This section performs the hyperparameter searching.

##### Query user about mode:

In [10]:
mode = input(f"Please select mode: Optimize or Analyze").lower()

if mode not in ["optimize", "analyze"]:
    raise SystemExit(f"Invalid mode selected.")

##### Create study and optimize:

In [None]:
# optuna.delete_study(storage = "sqlite:///optuna_results.db", study_name = "DQN_HPO_2025_08_07_12_03")

In [None]:
if mode == "optimize":
    # get run time:
    time = datetime.datetime.now()
    formatted_time = time.strftime("%Y_%m_%d_%H_%M")

    # set study name:
    # study_name = f"DQN_HPO_{formatted_time}"
    study_name = "DQN_HPO_2025_08_07_12_04"
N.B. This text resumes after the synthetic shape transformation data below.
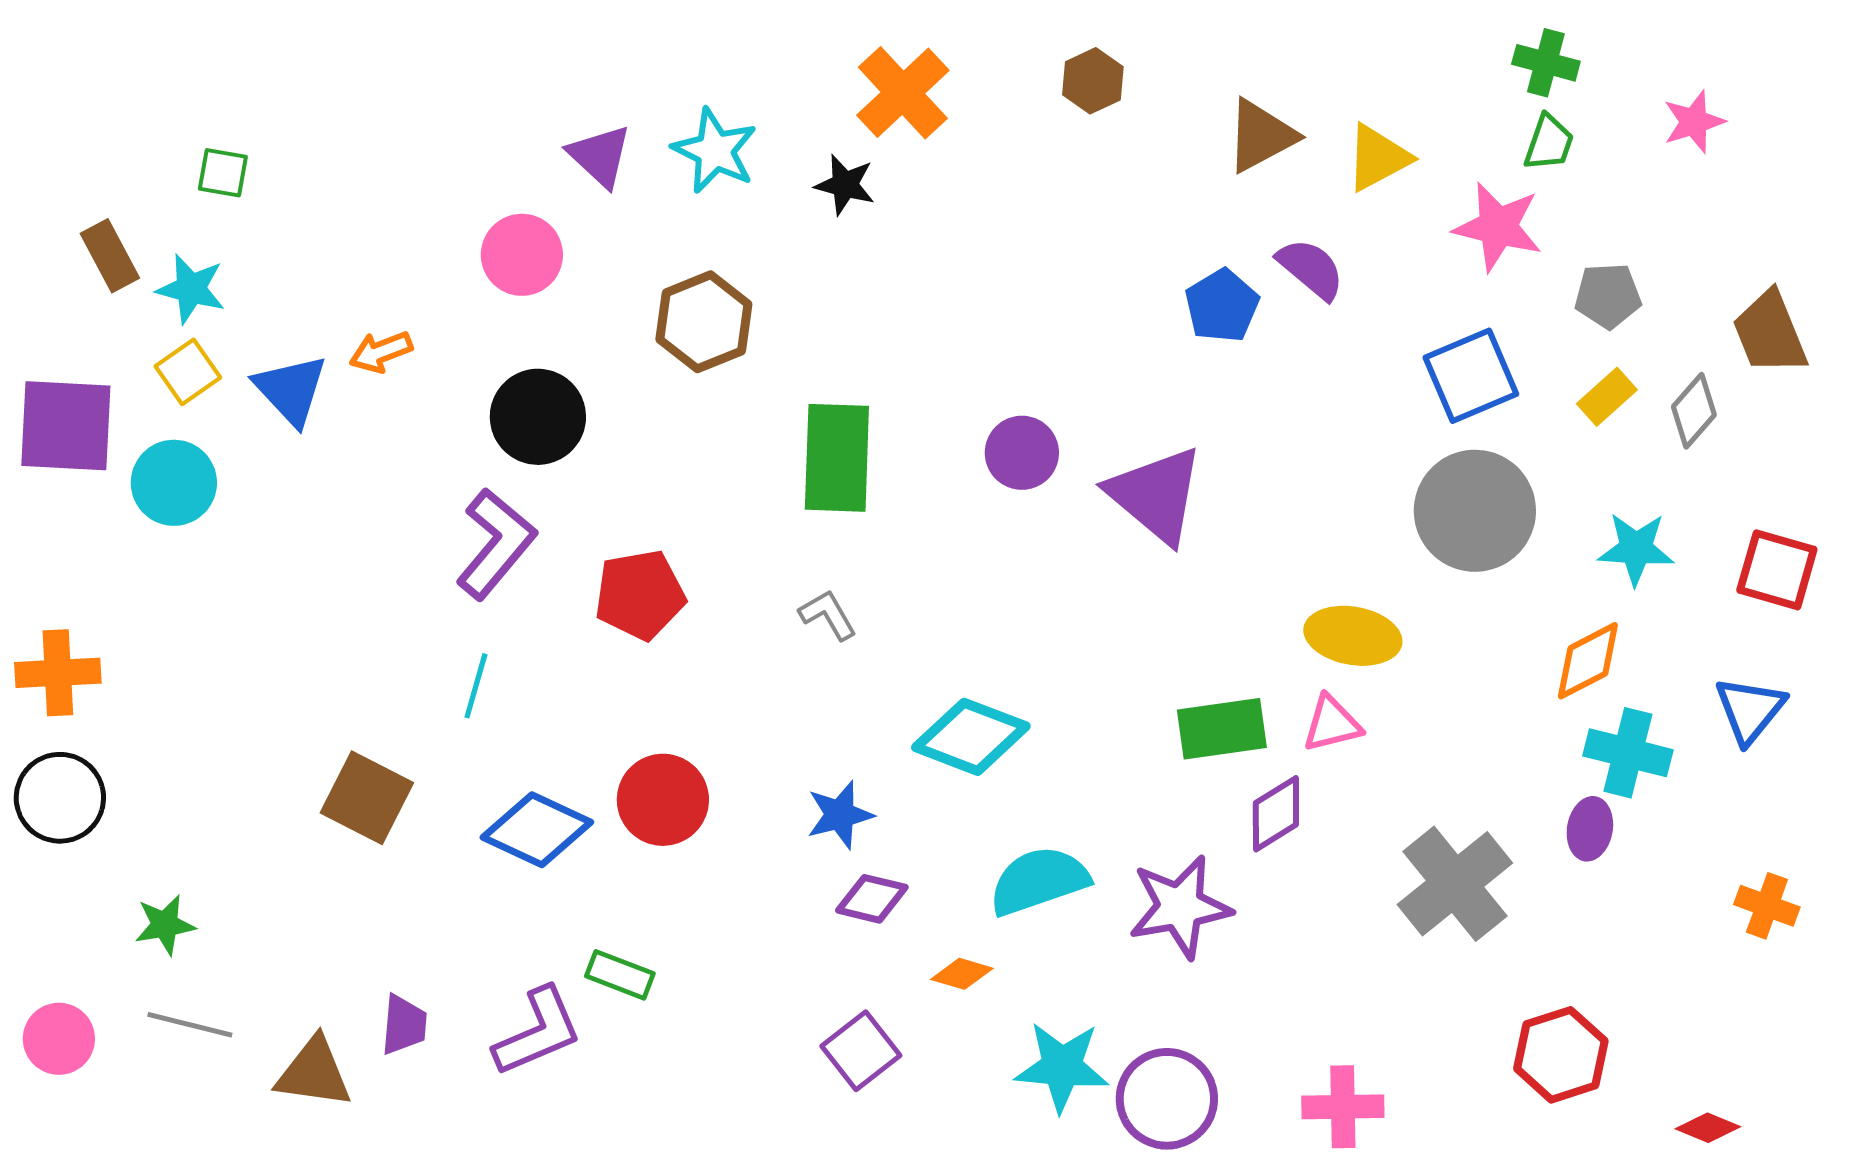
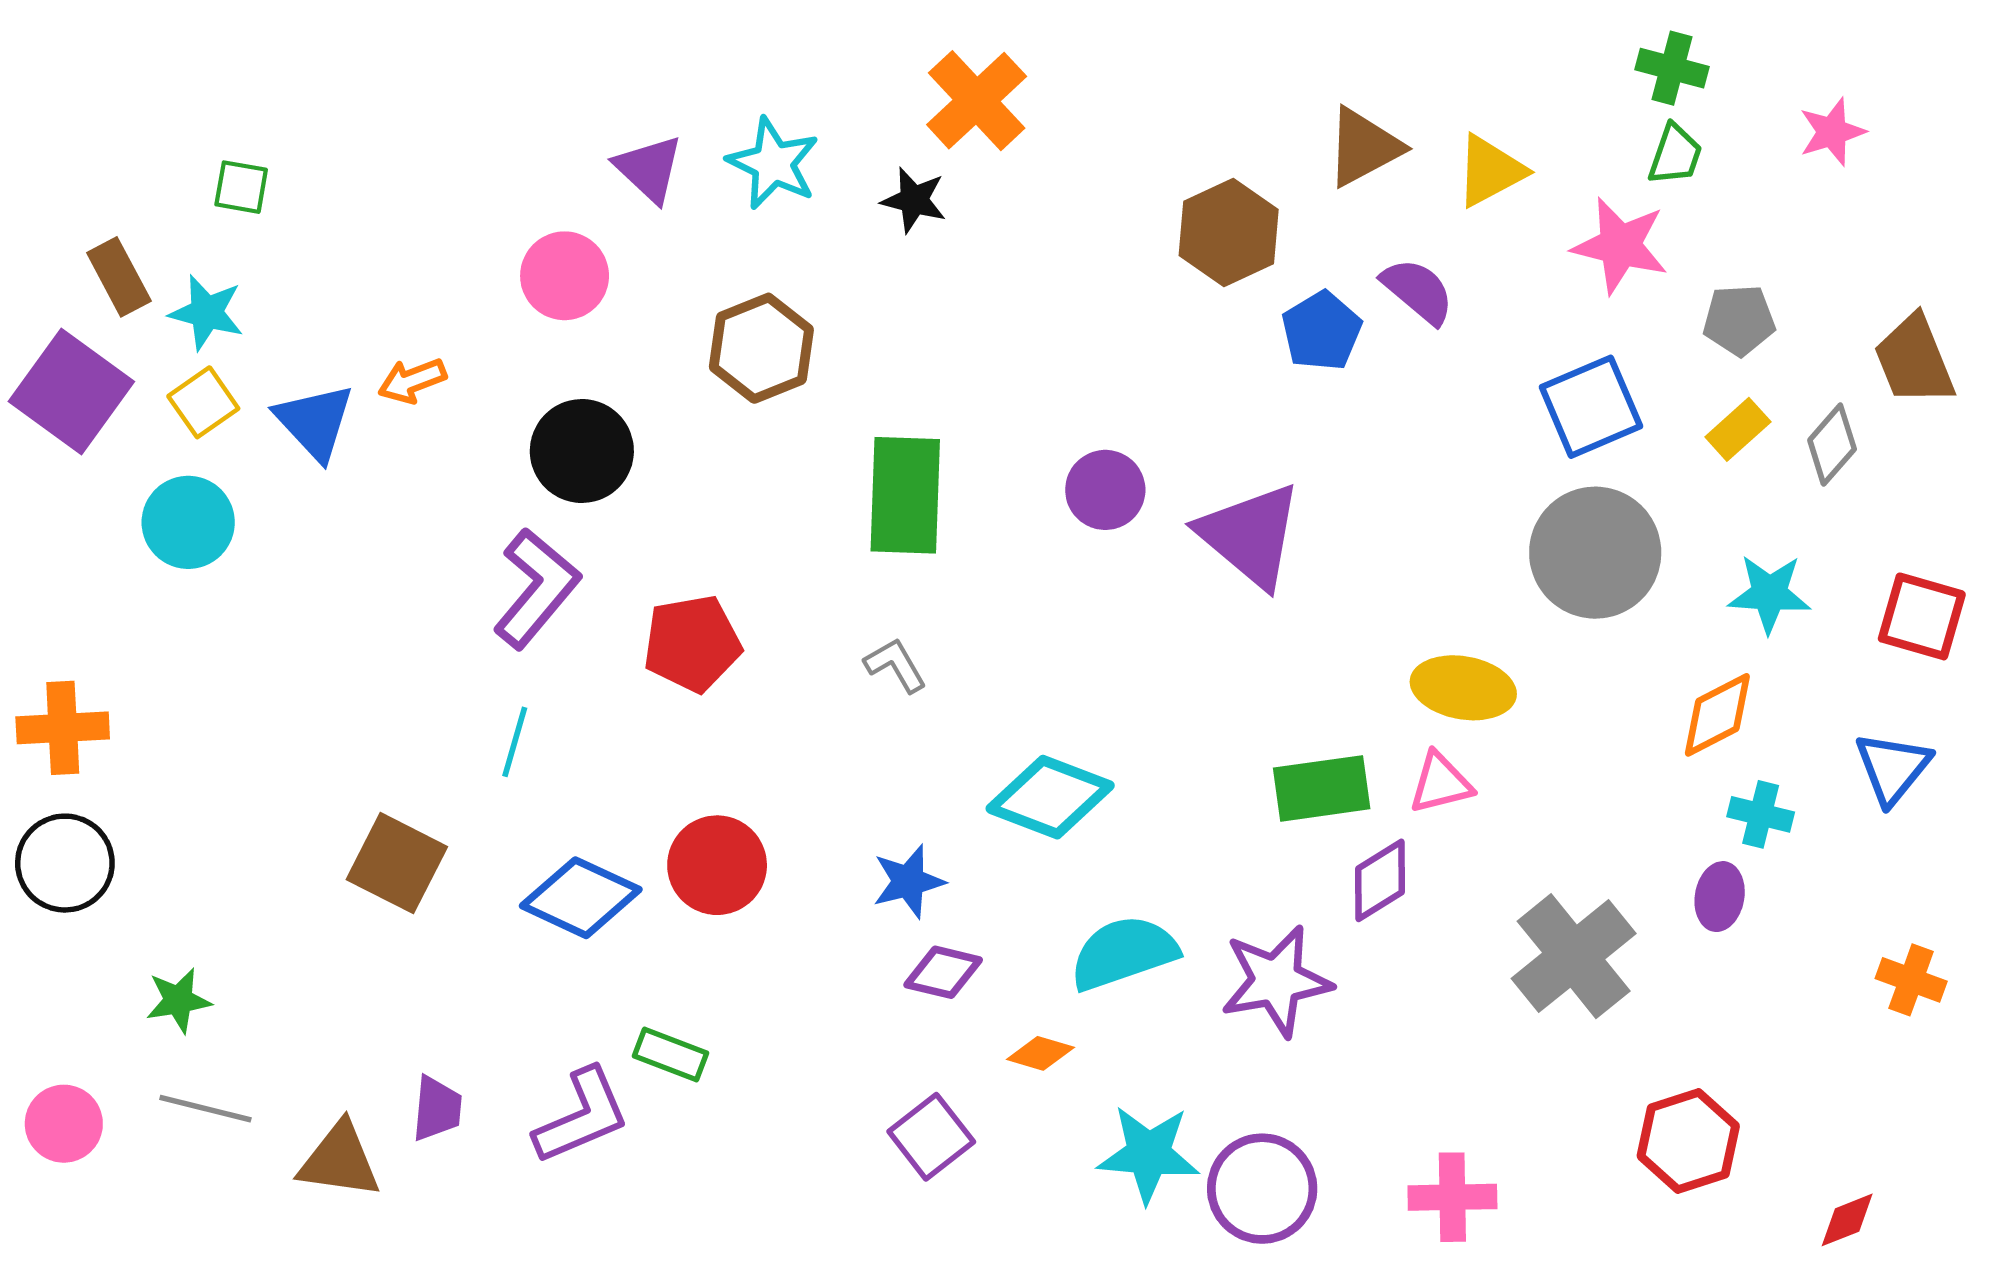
brown hexagon: (1093, 81) -> (1229, 233), moved, size x1.5
purple square: (66, 426) -> (71, 392), moved, turned 33
cyan cross: (1628, 753) -> (1761, 814), size x0.7
red diamond: (1708, 1128) -> (1847, 1220), turned -44

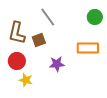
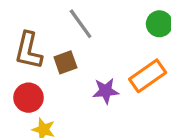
orange rectangle: (88, 48) -> (148, 76), turned -35
purple star: (57, 64) -> (106, 91), moved

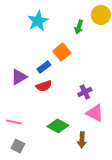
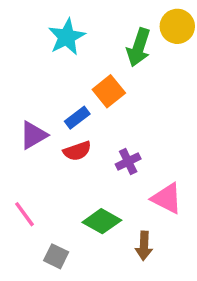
green arrow: (79, 27) -> (139, 47), size x1.5
purple cross: (85, 92) -> (128, 161), moved
pink line: (14, 122) -> (25, 214), turned 42
gray square: (18, 146) -> (56, 256), moved

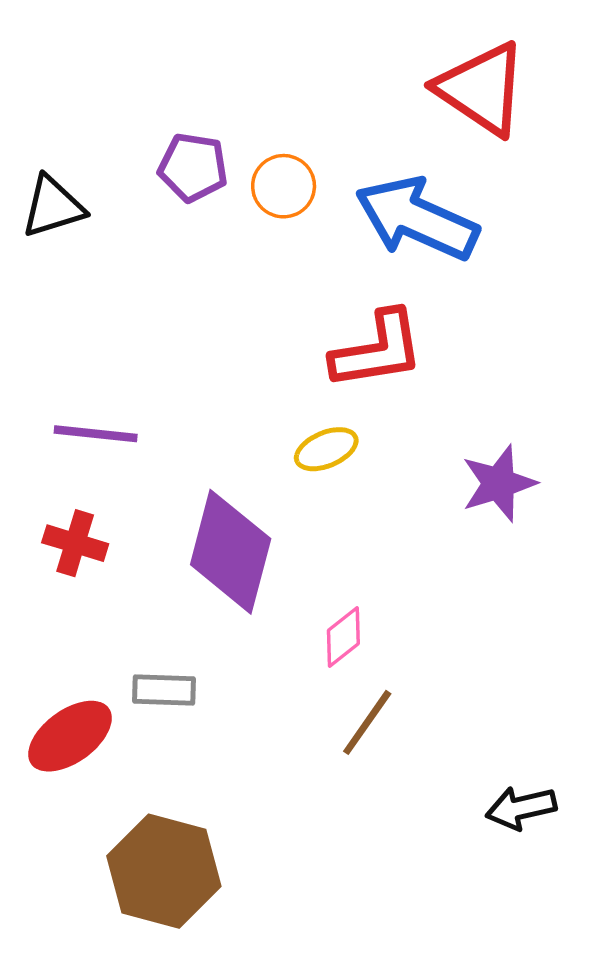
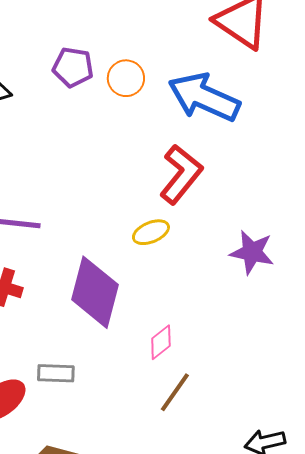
red L-shape: (377, 350) -> (181, 174), turned -42
purple star: (499, 483) -> (252, 252), turned 30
    # create a study object and optimize the objective function:
    study = optuna.create_study(study_name = study_name, 
                                direction = 'maximize',
                                storage = "sqlite:///optuna_results.db",
                                load_if_exists = True, 
                                pruner = optuna.pruners.MedianPruner(n_startup_trials = 10,
                                                                    n_warmup_steps = 500,
                                                                    interval_steps = 50))
    
    # run parallelized process:
    with parallel_backend("loky"):
        study.optimize(objective, n_trials = 100, show_progress_bar = True, n_jobs = 4)
else:
    pass

##### Summarize results of study:

In [11]:
if mode == "analyze":
    # manually set the study to be analyzed:
    study_name = study_name

    # load the study:
    study = optuna.load_study(study_name = study_name,
                              storage = "sqlite:///optuna_results.db")
    
    # summarize study:
    trials_data = []
    intermediate_values = []
    for trial in study.best_trials:
        # initialize dicts:
        trial_data = {}
        intermediate_value = {}

        # get trial information:
        trial_data["model"] = trial.number
        trial_data['value'] = trial.value
        trial_data.update(trial.params.copy())
        trials_data.append(trial_data)

        # get intermediate values:
        intermediate_value.update(trial.intermediate_values.copy())
        intermediate_values.append(intermediate_value)

    # make data frame:
    summary = pd.DataFrame(trials_data)

    # show the best 10 models:
    summary.head(5).sort_values(by = 'value', ascending = False)
else:
    pass
    

##### Visualize results of study:

In [None]:
if mode == "analyze":
    # setup grid for subplots:
    n_plots = len(intermediate_values)
    cols = 5
    rows = (n_plots // cols) + (1 if n_plots % cols > 0 else 0) 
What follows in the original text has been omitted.